Boulders Beach Penguins
Africa's only wild penguin colony you can walk among on a beach.
Boulders Beach is a small, sheltered cove near the historic naval town of Simon's Town, about 40 kilometres south of Cape Town along the False Bay coastline. It's home to one of the world's most accessible colonies of African penguins — a species that was once in serious decline and is now classified as endangered. The colony at Boulders established itself naturally in 1982 when just two breeding pairs arrived, and it has since grown to several thousand birds.
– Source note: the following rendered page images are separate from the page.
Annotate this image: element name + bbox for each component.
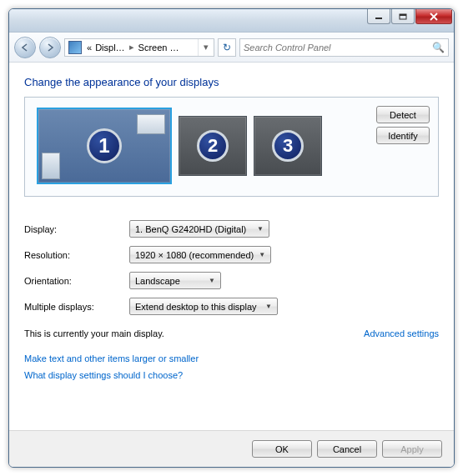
multiple-displays-select[interactable]: Extend desktop to this display [129,298,278,315]
monitor-number: 2 [197,130,229,162]
detect-button[interactable]: Detect [376,106,430,123]
titlebar [9,9,454,33]
breadcrumb-seg-2[interactable]: Screen … [137,43,181,53]
resolution-label: Resolution: [24,250,129,260]
search-input[interactable] [244,43,432,53]
forward-icon [45,43,55,53]
search-icon: 🔍 [432,42,445,53]
chevron-down-icon[interactable]: ▾ [198,39,214,56]
navbar: « Displ… ▸ Screen … ▾ ↻ 🔍 [9,33,454,63]
identify-button[interactable]: Identify [376,127,430,144]
back-icon [20,43,30,53]
ok-button[interactable]: OK [252,440,312,458]
help-links: Make text and other items larger or smal… [24,353,439,380]
svg-rect-2 [400,14,406,16]
window-thumbnail [137,114,165,134]
help-link[interactable]: What display settings should I choose? [24,370,439,380]
diagram-buttons: Detect Identify [376,106,430,144]
resolution-select[interactable]: 1920 × 1080 (recommended) [129,246,271,263]
display-select[interactable]: 1. BenQ G2420HD (Digital) [129,220,269,238]
close-icon [429,13,439,21]
control-panel-icon [68,41,82,54]
content: Change the appearance of your displays 1… [9,63,454,380]
advanced-settings-link[interactable]: Advanced settings [364,328,439,338]
close-button[interactable] [415,9,452,24]
orientation-label: Orientation: [24,276,129,286]
forward-button[interactable] [39,37,61,58]
monitor-number: 3 [272,130,304,162]
breadcrumb-prefix: « [85,43,93,53]
main-display-status: This is currently your main display. [24,328,164,338]
maximize-button[interactable] [391,9,415,24]
back-button[interactable] [14,37,36,58]
monitor-number: 1 [87,128,122,163]
breadcrumb-seg-1[interactable]: Displ… [93,43,126,53]
refresh-button[interactable]: ↻ [218,38,236,57]
display-label: Display: [24,224,129,234]
search-box[interactable]: 🔍 [239,38,449,57]
maximize-icon [399,13,407,20]
cancel-button[interactable]: Cancel [317,440,377,458]
text-size-link[interactable]: Make text and other items larger or smal… [24,353,439,363]
multiple-displays-label: Multiple displays: [24,302,129,312]
refresh-icon: ↻ [223,42,231,53]
monitor-2[interactable]: 2 [179,116,247,176]
settings-form: Display: 1. BenQ G2420HD (Digital) Resol… [24,220,439,315]
footer: OK Cancel Apply [9,430,454,467]
apply-button[interactable]: Apply [382,440,442,458]
breadcrumb[interactable]: « Displ… ▸ Screen … ▾ [64,38,214,57]
svg-rect-0 [375,18,382,19]
chevron-right-icon: ▸ [127,42,137,53]
orientation-select[interactable]: Landscape [129,272,221,289]
window: « Displ… ▸ Screen … ▾ ↻ 🔍 Change the app… [8,8,455,468]
taskbar-thumbnail [42,153,60,179]
page-title: Change the appearance of your displays [24,76,439,88]
monitor-1[interactable]: 1 [37,108,172,184]
minimize-icon [375,13,383,20]
monitor-3[interactable]: 3 [254,116,322,176]
display-diagram: 1 2 3 Detect Identify [24,97,439,197]
minimize-button[interactable] [367,9,390,24]
status-row: This is currently your main display. Adv… [24,328,439,338]
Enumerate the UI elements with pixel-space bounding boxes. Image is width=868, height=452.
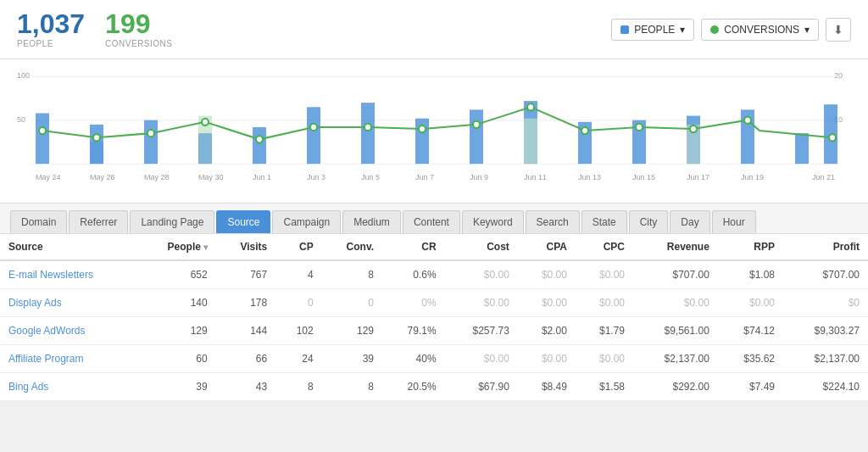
col-header-visits: Visits <box>216 234 276 260</box>
tab-source[interactable]: Source <box>216 210 270 233</box>
cell-people: 39 <box>138 373 215 401</box>
svg-point-31 <box>256 136 263 142</box>
col-header-cr: CR <box>382 234 445 260</box>
cell-cpa: $0.00 <box>518 289 576 317</box>
svg-point-33 <box>364 124 371 131</box>
cell-cpa: $0.00 <box>518 260 576 289</box>
svg-text:Jun 5: Jun 5 <box>361 173 380 181</box>
tabs-bar: DomainReferrerLanding PageSourceCampaign… <box>0 204 868 234</box>
tab-keyword[interactable]: Keyword <box>462 210 524 233</box>
cell-visits: 43 <box>216 373 276 401</box>
svg-text:Jun 13: Jun 13 <box>578 173 601 181</box>
cell-rpp: $7.49 <box>718 373 783 401</box>
tab-state[interactable]: State <box>581 210 627 233</box>
cell-cost: $0.00 <box>445 260 518 289</box>
chevron-down-icon: ▾ <box>680 24 685 36</box>
tab-content[interactable]: Content <box>403 210 460 233</box>
cell-revenue: $0.00 <box>633 289 718 317</box>
table-row: Bing Ads39438820.5%$67.90$8.49$1.58$292.… <box>0 373 868 401</box>
svg-point-39 <box>690 126 697 132</box>
people-dropdown-label: PEOPLE <box>634 24 675 36</box>
cell-cost: $0.00 <box>445 289 518 317</box>
cell-profit: $707.00 <box>783 260 868 289</box>
cell-cost: $257.73 <box>445 317 518 345</box>
tab-hour[interactable]: Hour <box>712 210 756 233</box>
source-link[interactable]: E-mail Newsletters <box>8 269 93 281</box>
cell-visits: 178 <box>216 289 276 317</box>
cell-cpc: $1.58 <box>576 373 633 401</box>
col-header-conv: Conv. <box>322 234 382 260</box>
table-row: E-mail Newsletters652767480.6%$0.00$0.00… <box>0 260 868 289</box>
svg-point-28 <box>93 134 100 141</box>
source-link[interactable]: Bing Ads <box>8 381 48 393</box>
svg-point-37 <box>581 127 588 134</box>
cell-conv: 8 <box>322 260 382 289</box>
cell-source: E-mail Newsletters <box>0 260 138 289</box>
svg-rect-10 <box>144 120 158 164</box>
col-header-rpp: RPP <box>718 234 783 260</box>
people-stat: 1,037 PEOPLE <box>17 10 85 48</box>
cell-cost: $0.00 <box>445 345 518 373</box>
cell-revenue: $707.00 <box>633 260 718 289</box>
svg-text:Jun 11: Jun 11 <box>524 173 547 181</box>
cell-rpp: $1.08 <box>718 260 783 289</box>
svg-text:Jun 7: Jun 7 <box>415 173 434 181</box>
cell-people: 60 <box>138 345 215 373</box>
svg-rect-15 <box>361 103 375 164</box>
people-dropdown[interactable]: PEOPLE ▾ <box>611 19 694 41</box>
cell-cpc: $0.00 <box>576 345 633 373</box>
cell-cpa: $8.49 <box>518 373 576 401</box>
cell-cr: 79.1% <box>382 317 445 345</box>
source-link[interactable]: Affiliate Program <box>8 353 83 365</box>
cell-profit: $9,303.27 <box>783 317 868 345</box>
tab-day[interactable]: Day <box>670 210 709 233</box>
tab-domain[interactable]: Domain <box>10 210 67 233</box>
cell-profit: $224.10 <box>783 373 868 401</box>
tab-search[interactable]: Search <box>526 210 580 233</box>
cell-cost: $67.90 <box>445 373 518 401</box>
source-link[interactable]: Display Ads <box>8 297 62 309</box>
svg-point-40 <box>744 117 751 124</box>
table-row: Google AdWords12914410212979.1%$257.73$2… <box>0 317 868 345</box>
cell-cpc: $0.00 <box>576 260 633 289</box>
svg-text:Jun 3: Jun 3 <box>307 173 326 181</box>
tab-city[interactable]: City <box>629 210 669 233</box>
svg-text:Jun 17: Jun 17 <box>687 173 709 181</box>
cell-people: 140 <box>138 289 215 317</box>
cell-source: Google AdWords <box>0 317 138 345</box>
svg-rect-12 <box>198 133 212 164</box>
col-header-people[interactable]: People ▾ <box>138 234 215 260</box>
tab-landing-page[interactable]: Landing Page <box>130 210 214 233</box>
cell-conv: 8 <box>322 373 382 401</box>
cell-cp: 24 <box>275 345 321 373</box>
cell-cpa: $0.00 <box>518 345 576 373</box>
people-count: 1,037 <box>17 10 85 37</box>
cell-revenue: $9,561.00 <box>633 317 718 345</box>
cell-cr: 20.5% <box>382 373 445 401</box>
source-link[interactable]: Google AdWords <box>8 325 86 337</box>
col-header-profit: Profit <box>783 234 868 260</box>
main-container: 1,037 PEOPLE 199 CONVERSIONS PEOPLE ▾ CO… <box>0 0 868 452</box>
download-button[interactable]: ⬇ <box>826 18 851 42</box>
svg-text:Jun 19: Jun 19 <box>741 173 764 181</box>
tab-medium[interactable]: Medium <box>342 210 401 233</box>
cell-cp: 8 <box>275 373 321 401</box>
tab-campaign[interactable]: Campaign <box>272 210 341 233</box>
svg-text:20: 20 <box>834 71 843 80</box>
conv-label: CONVERSIONS <box>105 39 172 48</box>
cell-people: 129 <box>138 317 215 345</box>
svg-text:Jun 9: Jun 9 <box>470 173 488 181</box>
svg-point-30 <box>202 119 209 126</box>
svg-rect-7 <box>36 113 49 164</box>
svg-text:Jun 15: Jun 15 <box>632 173 655 181</box>
svg-point-27 <box>39 127 46 134</box>
svg-point-32 <box>310 124 317 131</box>
svg-point-35 <box>473 121 480 128</box>
cell-cpa: $2.00 <box>518 317 576 345</box>
col-header-source: Source <box>0 234 138 260</box>
conv-dropdown[interactable]: CONVERSIONS ▾ <box>701 19 819 41</box>
svg-text:May 24: May 24 <box>36 173 60 181</box>
tab-referrer[interactable]: Referrer <box>69 210 128 233</box>
stats-right: PEOPLE ▾ CONVERSIONS ▾ ⬇ <box>611 18 851 42</box>
cell-conv: 39 <box>322 345 382 373</box>
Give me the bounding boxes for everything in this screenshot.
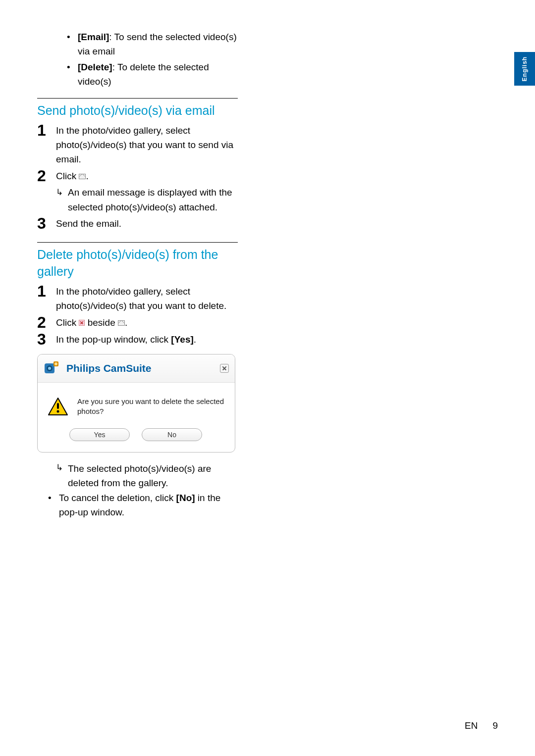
envelope-icon	[118, 320, 125, 326]
confirm-dialog: Philips CamSuite Are you sure you want t…	[37, 354, 235, 453]
step-text-mid: beside	[85, 317, 118, 328]
step-text: In the photo/video gallery, select photo…	[56, 123, 238, 167]
no-button[interactable]: No	[142, 428, 202, 441]
step-2: 2 Click beside .	[37, 315, 238, 330]
step-text-pre: In the pop-up window, click	[56, 334, 171, 345]
step-number: 3	[37, 215, 56, 231]
step-number: 1	[37, 122, 56, 138]
language-label: English	[521, 56, 528, 81]
step-1: 1 In the photo/video gallery, select pho…	[37, 123, 238, 167]
warning-icon	[48, 397, 68, 416]
section-divider	[37, 242, 238, 243]
step-text: Click . ↳ An email message is displayed …	[56, 169, 238, 214]
svg-point-7	[57, 410, 59, 412]
delete-heading: Delete photo(s)/video(s) from the galler…	[37, 247, 238, 280]
cancel-bold: [No]	[176, 493, 195, 503]
step-text-post: .	[194, 334, 196, 345]
camsuite-logo-icon	[43, 359, 60, 377]
step-number: 2	[37, 168, 56, 184]
step-3: 3 In the pop-up window, click [Yes].	[37, 332, 238, 347]
result-arrow-icon: ↳	[56, 186, 63, 199]
step-2: 2 Click . ↳ An email message is displaye…	[37, 169, 238, 214]
cancel-pre: To cancel the deletion, click	[59, 493, 176, 503]
step-1: 1 In the photo/video gallery, select pho…	[37, 284, 238, 313]
cancel-note: To cancel the deletion, click [No] in th…	[48, 491, 238, 520]
page-footer: EN 9	[465, 720, 498, 731]
step-number: 2	[37, 314, 56, 330]
post-dialog-block: ↳ The selected photo(s)/video(s) are del…	[56, 461, 238, 491]
svg-point-4	[54, 362, 57, 365]
dialog-close-button[interactable]	[220, 364, 229, 373]
step-result: ↳ An email message is displayed with the…	[56, 185, 238, 214]
step-number: 1	[37, 283, 56, 299]
step-number: 3	[37, 331, 56, 347]
svg-rect-6	[57, 403, 59, 409]
language-tab: English	[514, 52, 535, 86]
step-text-bold: [Yes]	[171, 334, 193, 345]
footer-lang: EN	[465, 720, 478, 731]
step-text: In the pop-up window, click [Yes].	[56, 332, 238, 347]
step-3: 3 Send the email.	[37, 216, 238, 231]
result-text: An email message is displayed with the s…	[68, 185, 238, 214]
dialog-title: Philips CamSuite	[66, 362, 220, 374]
result-text: The selected photo(s)/video(s) are delet…	[68, 461, 238, 491]
delete-steps: 1 In the photo/video gallery, select pho…	[37, 284, 238, 347]
content-column: [Email]: To send the selected video(s) v…	[37, 30, 238, 520]
step-text: Send the email.	[56, 216, 238, 231]
step-text: In the photo/video gallery, select photo…	[56, 284, 238, 313]
cancel-bullet: To cancel the deletion, click [No] in th…	[48, 491, 238, 520]
intro-bullets: [Email]: To send the selected video(s) v…	[67, 30, 238, 89]
svg-point-2	[48, 367, 51, 370]
send-email-heading: Send photo(s)/video(s) via email	[37, 102, 238, 119]
bullet-label: [Email]	[78, 32, 109, 42]
send-email-steps: 1 In the photo/video gallery, select pho…	[37, 123, 238, 232]
step-text-pre: Click	[56, 317, 79, 328]
step-text-post: .	[86, 171, 88, 181]
step-text-post: .	[125, 317, 127, 328]
yes-button[interactable]: Yes	[69, 428, 130, 441]
step-text: Click beside .	[56, 315, 238, 330]
step-text-pre: Click	[56, 171, 79, 181]
dialog-body: Are you sure you want to delete the sele…	[38, 383, 235, 422]
dialog-buttons: Yes No	[38, 421, 235, 452]
bullet-label: [Delete]	[78, 62, 112, 72]
footer-page-number: 9	[492, 720, 498, 731]
dialog-message: Are you sure you want to delete the sele…	[77, 397, 225, 417]
bullet-email: [Email]: To send the selected video(s) v…	[67, 30, 238, 59]
delete-result: ↳ The selected photo(s)/video(s) are del…	[56, 461, 238, 491]
result-arrow-icon: ↳	[56, 462, 63, 473]
section-divider	[37, 98, 238, 99]
envelope-icon	[79, 174, 86, 179]
dialog-header: Philips CamSuite	[38, 354, 235, 383]
delete-x-icon	[79, 320, 85, 326]
bullet-delete: [Delete]: To delete the selected video(s…	[67, 60, 238, 89]
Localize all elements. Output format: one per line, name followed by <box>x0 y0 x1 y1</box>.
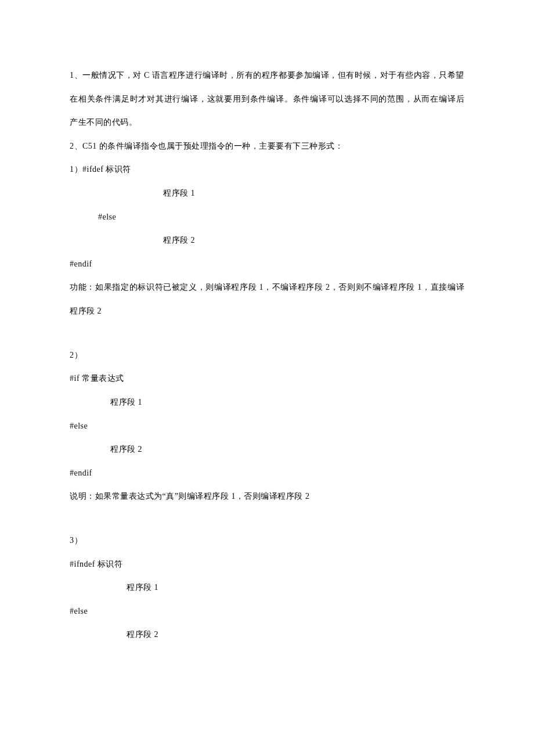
paragraph-3: 1）#ifdef 标识符 <box>70 158 464 182</box>
document-page: 1、一般情况下，对 C 语言程序进行编译时，所有的程序都要参加编译，但有时候，对… <box>0 0 534 682</box>
paragraph-17: #ifndef 标识符 <box>70 553 464 577</box>
paragraph-2: 2、C51 的条件编译指令也属于预处理指令的一种，主要要有下三种形式： <box>70 135 464 159</box>
paragraph-16: 3） <box>70 529 464 553</box>
spacer <box>70 323 464 344</box>
paragraph-8: 功能：如果指定的标识符已被定义，则编译程序段 1，不编译程序段 2，否则则不编译… <box>70 276 464 323</box>
paragraph-10: #if 常量表达式 <box>70 367 464 391</box>
paragraph-13: 程序段 2 <box>70 438 464 462</box>
paragraph-9: 2） <box>70 344 464 368</box>
paragraph-4: 程序段 1 <box>70 182 464 206</box>
paragraph-5: #else <box>70 206 464 229</box>
paragraph-15: 说明：如果常量表达式为“真”则编译程序段 1，否则编译程序段 2 <box>70 485 464 509</box>
paragraph-1: 1、一般情况下，对 C 语言程序进行编译时，所有的程序都要参加编译，但有时候，对… <box>70 64 464 135</box>
paragraph-12: #else <box>70 415 464 438</box>
paragraph-18: 程序段 1 <box>70 576 464 600</box>
paragraph-20: 程序段 2 <box>70 623 464 647</box>
paragraph-7: #endif <box>70 253 464 276</box>
paragraph-11: 程序段 1 <box>70 391 464 415</box>
paragraph-6: 程序段 2 <box>70 229 464 253</box>
spacer <box>70 509 464 529</box>
paragraph-14: #endif <box>70 462 464 485</box>
paragraph-19: #else <box>70 600 464 624</box>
The site is managed by South African National Parks (SANParks) as part of the Table Mountain National Park, which keeps things orderly without stripping away the wildness.
You access the colony via a network of raised wooden boardwalks that wind through the coastal fynbos and beach scrub, bringing you eye-level with penguins going about their business — waddling, squabbling, incubating eggs, and occasionally staring you down with a look of profound indifference. The beach itself, hemmed in by giant smooth granite boulders, is calm and swimmable, and penguins share the sand with actual beachgoers. There are two main viewing areas: the boardwalk section at Foxy Beach gives you the densest penguin views without setting foot on the sand, while the Boulders Beach entrance lets you swim alongside the birds in the shallows.
Arrive early — before 9am if you can — to beat tour groups from Cape Town who typically arrive mid-morning. The drive down from the city along the M3 and M4 through Muizenberg and Fish Hoek is scenic and takes around 45 minutes. There's paid parking near both entrances, and the Simon's Town train from Cape Town's central station is a genuinely pleasant and cheap alternative that drops you a short walk from the site.